Objective: The objective of this study was to assess the association between increased central venous-to-arterial carbon dioxide difference (ΔPCO2) following cardiac surgery with cardiopulmonary bypass and postoperative morbidity and mortality.
Design: A prospective, observational, non-interventional study.
Patients: Three hundred ninety-three patients undergoing cardiac surgery with cardiopulmonary bypass.
Interventions: The primary endpoint was the occurrence of one or more major postoperative complications.

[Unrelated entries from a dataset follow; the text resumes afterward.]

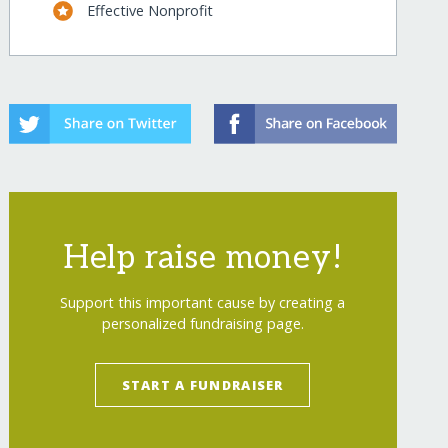
Effective Nonprofit
Help raise money!
Support this important cause by creating a
personalized fundraising page.
show=recurring
START A FUNDRAISER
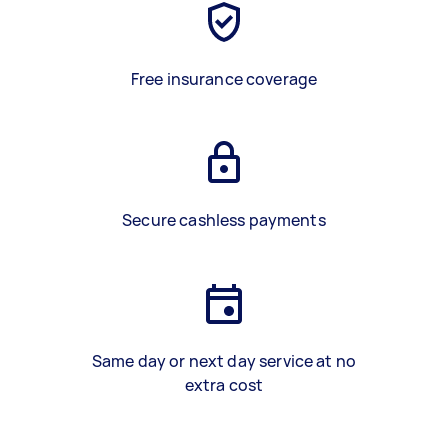
Free insurance coverage
Secure cashless payments
Same day or next day service at no
extra cost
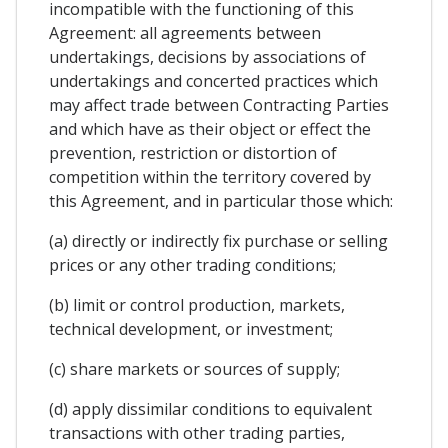
incompatible with the functioning of this
Agreement: all agreements between
undertakings, decisions by associations of
undertakings and concerted practices which
may affect trade between Contracting Parties
and which have as their object or effect the
prevention, restriction or distortion of
competition within the territory covered by
this Agreement, and in particular those which:
(a) directly or indirectly fix purchase or selling
prices or any other trading conditions;
(b) limit or control production, markets,
technical development, or investment;
(c) share markets or sources of supply;
(d) apply dissimilar conditions to equivalent
transactions with other trading parties,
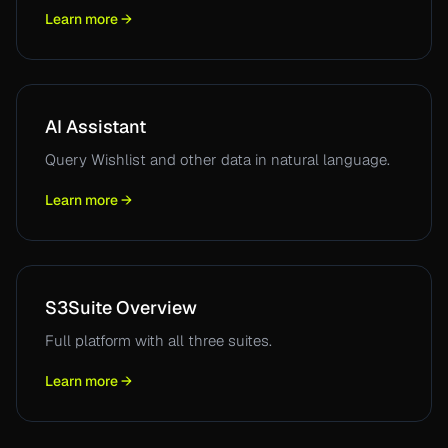
Learn more →
AI Assistant
Query Wishlist and other data in natural language.
Learn more →
S3Suite Overview
Full platform with all three suites.
Learn more →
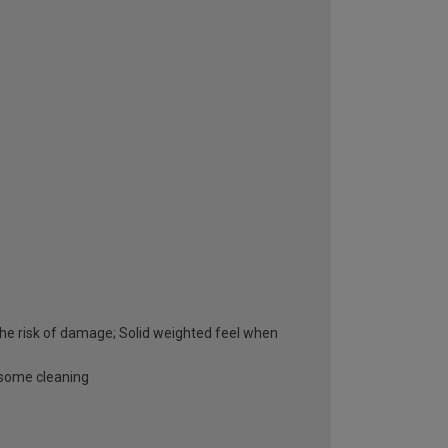
he risk of damage; Solid weighted feel when
esome cleaning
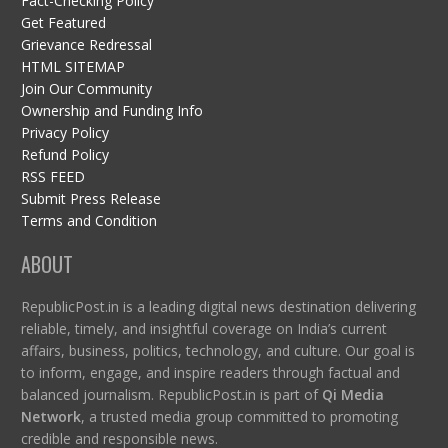
Fact-Checking Policy
Get Featured
Grievance Redressal
HTML SITEMAP
Join Our Community
Ownership and Funding Info
Privacy Policy
Refund Policy
RSS FEED
Submit Press Release
Terms and Condition
ABOUT
RepublicPost.in is a leading digital news destination delivering
reliable, timely, and insightful coverage on India’s current
affairs, business, politics, technology, and culture. Our goal is
to inform, engage, and inspire readers through factual and
balanced journalism. RepublicPost.in is part of
Qi Media
Network
, a trusted media group committed to promoting
credible and responsible news.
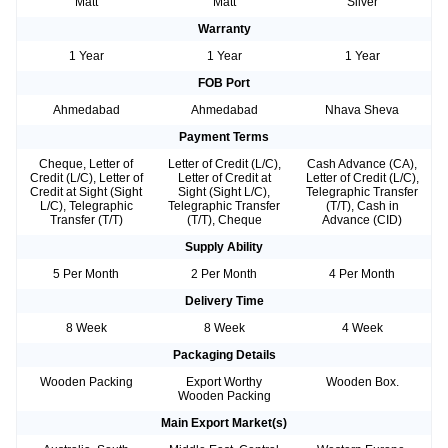
Matt
Matt
Silver
Warranty
1 Year
1 Year
1 Year
FOB Port
Ahmedabad
Ahmedabad
Nhava Sheva
Payment Terms
Cheque, Letter of
Letter of Credit (L/C),
Cash Advance (CA),
Credit (L/C), Letter of
Letter of Credit at
Letter of Credit (L/C),
Credit at Sight (Sight
Sight (Sight L/C),
Telegraphic Transfer
L/C), Telegraphic
Telegraphic Transfer
(T/T), Cash in
Transfer (T/T)
(T/T), Cheque
Advance (CID)
Supply Ability
5 Per Month
2 Per Month
4 Per Month
Delivery Time
8 Week
8 Week
4 Week
Packaging Details
Wooden Packing
Export Worthy
Wooden Box.
Wooden Packing
Main Export Market(s)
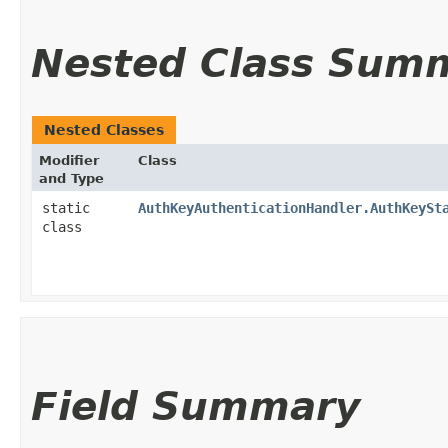
Nested Class Sum
Nested Classes
Modifier
Class
and Type
static
AuthKeyAuthenticationHandler.AuthKeySt
class
Field Summary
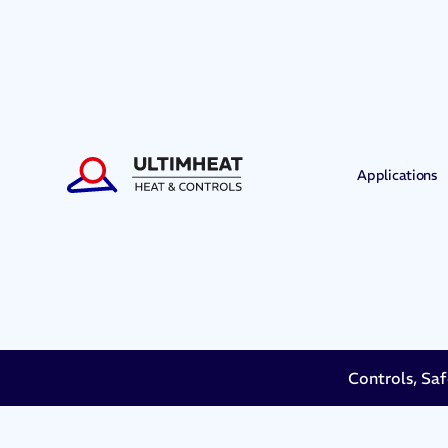
Applications
Controls, Saf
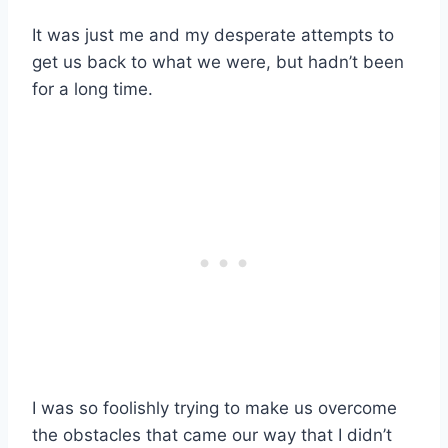
It was just me and my desperate attempts to
get us back to what we were, but hadn’t been
for a long time.
I was so foolishly trying to make us overcome
the obstacles that came our way that I didn’t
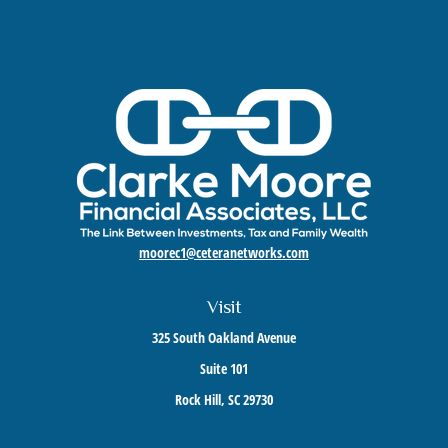
moorec1@ceteranetworks.com
Visit
325 South Oakland Avenue
Suite 101
Rock Hill,
SC
29730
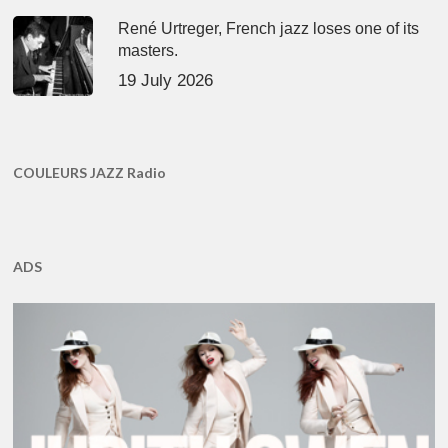
René Urtreger, French jazz loses one of its
masters.
19 July 2026
COULEURS JAZZ Radio
ADS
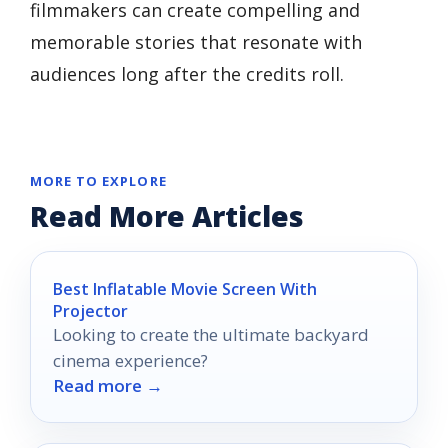
filmmakers can create compelling and
memorable stories that resonate with
audiences long after the credits roll.
MORE TO EXPLORE
Read More Articles
Best Inflatable Movie Screen With
Projector
Looking to create the ultimate backyard
cinema experience?
Read more →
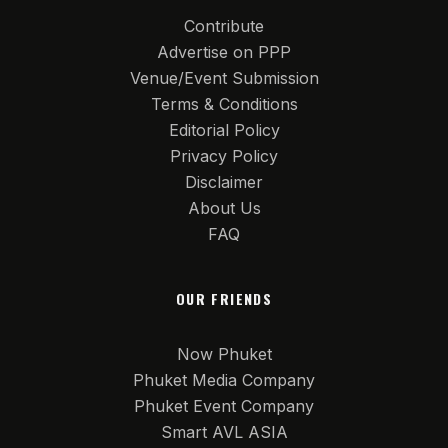
Contribute
Advertise on PPP
Venue/Event Submission
Terms & Conditions
Editorial Policy
Privacy Policy
Disclaimer
About Us
FAQ
OUR FRIENDS
Now Phuket
Phuket Media Company
Phuket Event Company
Smart AVL ASIA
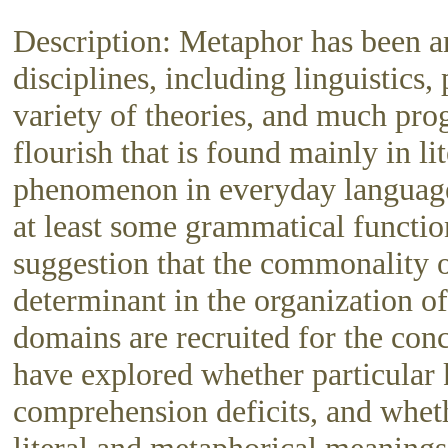
Description: Metaphor has been an
disciplines, including linguistic
variety of theories, and much pro
flourish that is found mainly in li
phenomenon in everyday language,
at least some grammatical functio
suggestion that the commonality 
determinant in the organization o
domains are recruited for the con
have explored whether particular
comprehension deficits, and wheth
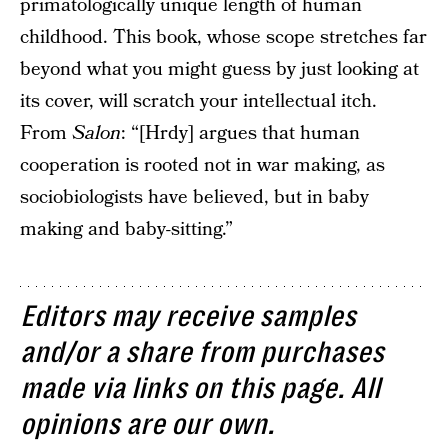
primatologically unique length of human
childhood. This book, whose scope stretches far
beyond what you might guess by just looking at
its cover, will scratch your intellectual itch.
From
Salon
: “[Hrdy] argues that human
cooperation is rooted not in war making, as
sociobiologists have believed, but in baby
making and baby-sitting.”
Editors may receive samples
and/or a share from purchases
made via links on this page. All
opinions are our own.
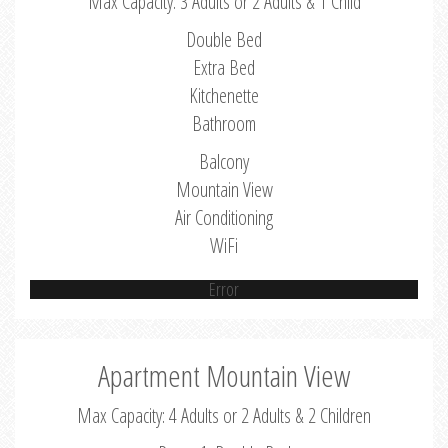
Max Capacity: 3 Adults or 2 Adults & 1 Child
Double Bed
Extra Bed
Kitchenette
Bathroom
Balcony
Mountain View
Air Conditioning
WiFi
Error
Apartment Mountain View
Max Capacity: 4 Adults or 2 Adults & 2 Children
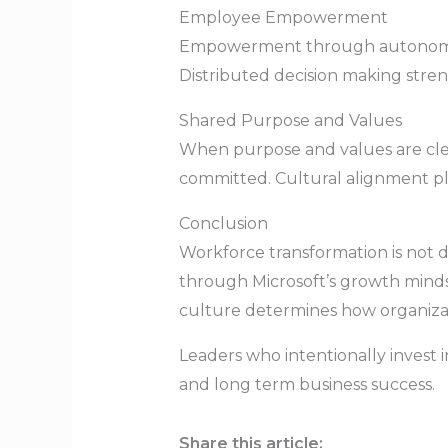
Employee Empowerment
Empowerment through autonomy, f
Distributed decision making stren
Shared Purpose and Values
When purpose and values are cl
committed. Cultural alignment pl
Conclusion
Workforce transformation is not 
through Microsoft’s growth mind
culture determines how organizat
Leaders who intentionally invest 
and long term business success.
Share this article:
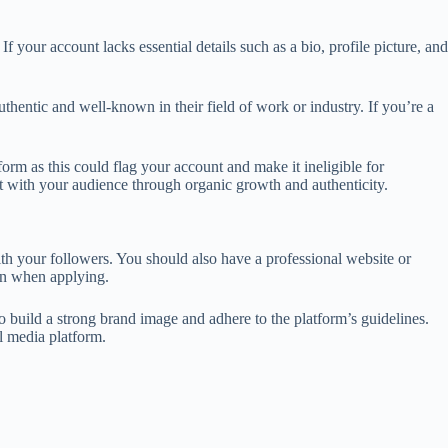
 your account lacks essential details such as a bio, profile picture, and
uthentic and well-known in their field of work or industry. If you’re a
form as this could flag your account and make it ineligible for
ust with your audience through organic growth and authenticity.
th your followers. You should also have a professional website or
ion when applying.
o build a strong brand image and adhere to the platform’s guidelines.
l media platform.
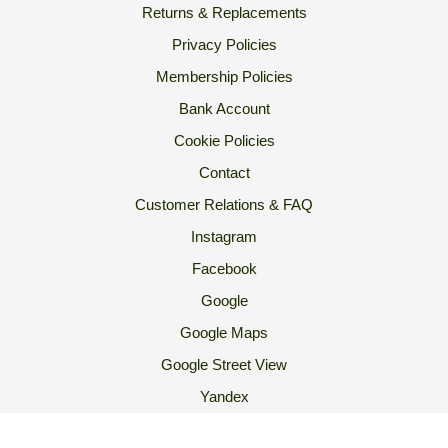
Returns & Replacements
Privacy Policies
Membership Policies
Bank Account
Cookie Policies
Contact
Customer Relations & FAQ
Instagram
Facebook
Google
Google Maps
Google Street View
Yandex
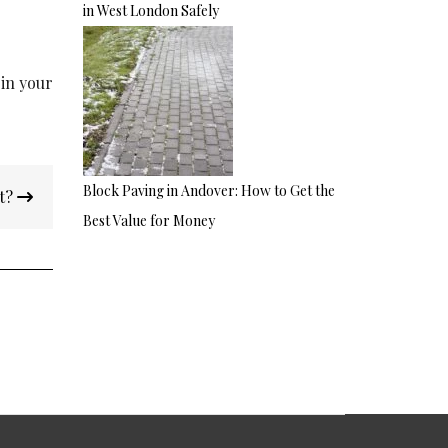
in West London Safely
 in your
Block Paving in Andover: How to Get the
nt?
Best Value for Money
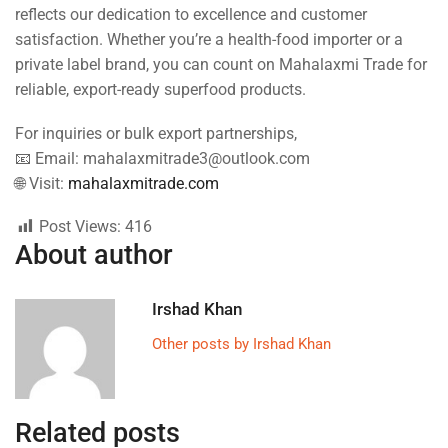
reflects our dedication to excellence and customer
satisfaction. Whether you’re a health-food importer or a
private label brand, you can count on Mahalaxmi Trade for
reliable, export-ready superfood products.
For inquiries or bulk export partnerships,
📧 Email: mahalaxmitrade3@outlook.com
🌐 Visit:
mahalaxmitrade.com
Post Views:
416
About author
Irshad Khan
Other posts by Irshad Khan
Related posts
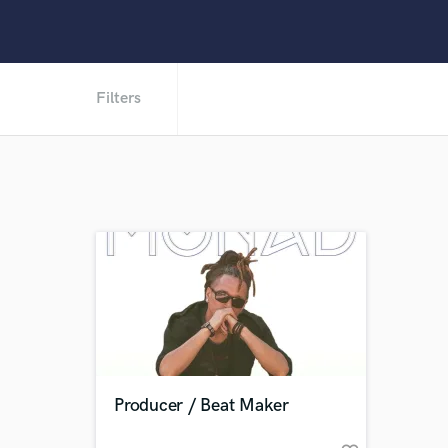
Filters
Producer / Beat Maker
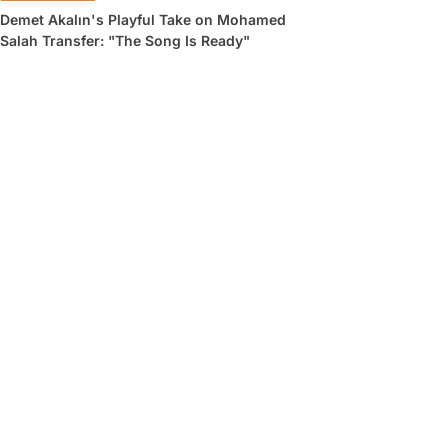
Demet Akalın's Playful Take on Mohamed
Salah Transfer: "The Song Is Ready"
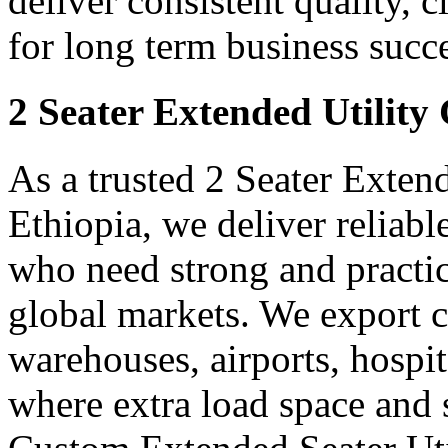
deliver consistent quality, 
for long term business succe
2 Seater Extended Utility
As a trusted 2 Seater Exten
Ethiopia, we deliver reliab
who need strong and practica
global markets. We export ca
warehouses, airports, hospit
where extra load space and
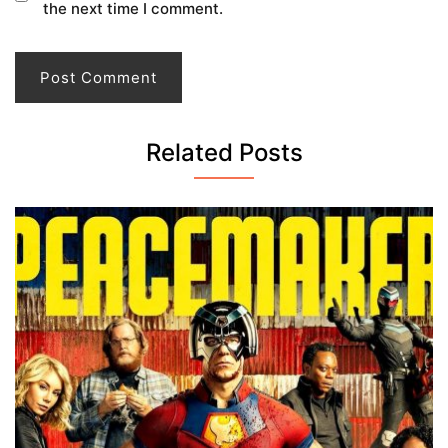
the next time I comment.
Related Posts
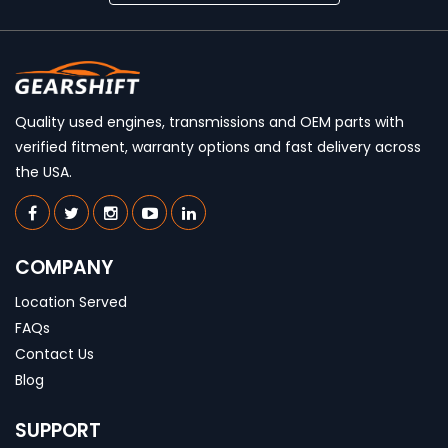
Quality used engines, transmissions and OEM parts with
verified fitment, warranty options and fast delivery across
the USA.
COMPANY
Location Served
FAQs
Contact Us
Blog
SUPPORT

A ΔPCO2 ≥ 6 mmHg was considered to be abnormal. Data were first analyzed globally, and then according to 4 subgroups based on time course of ΔPCO2 during the study period: [(1) persistently normal ΔPCO2; (2) increasing ΔPCO2; (3) decreasing ΔPCO2; and (4) persistently high ΔPCO2].
Results: A total of 238 of the 393 (61%) patients developed complications. The major postoperative complication rate did not differ among the 4 groups: 64% (n = 9) in group 1, 62% (n = 21) in group 2, 53% (n = 32) in group 3, and 62% (n = 176) in group 4 (p = 0.568). Mortality rates did not differ among the 4 groups (p > 0.05). ΔPCO2 was correlated weakly with perfusion parameters.
Conclusions: These results suggested that ΔPCO2 is not predictive of postoperative complications or mortality.
Keywords: cardiac surgery; cardiopulmonary bypass; central venous oxygen saturation; central venous-to-arterial carbon dioxide difference; postoperative complications.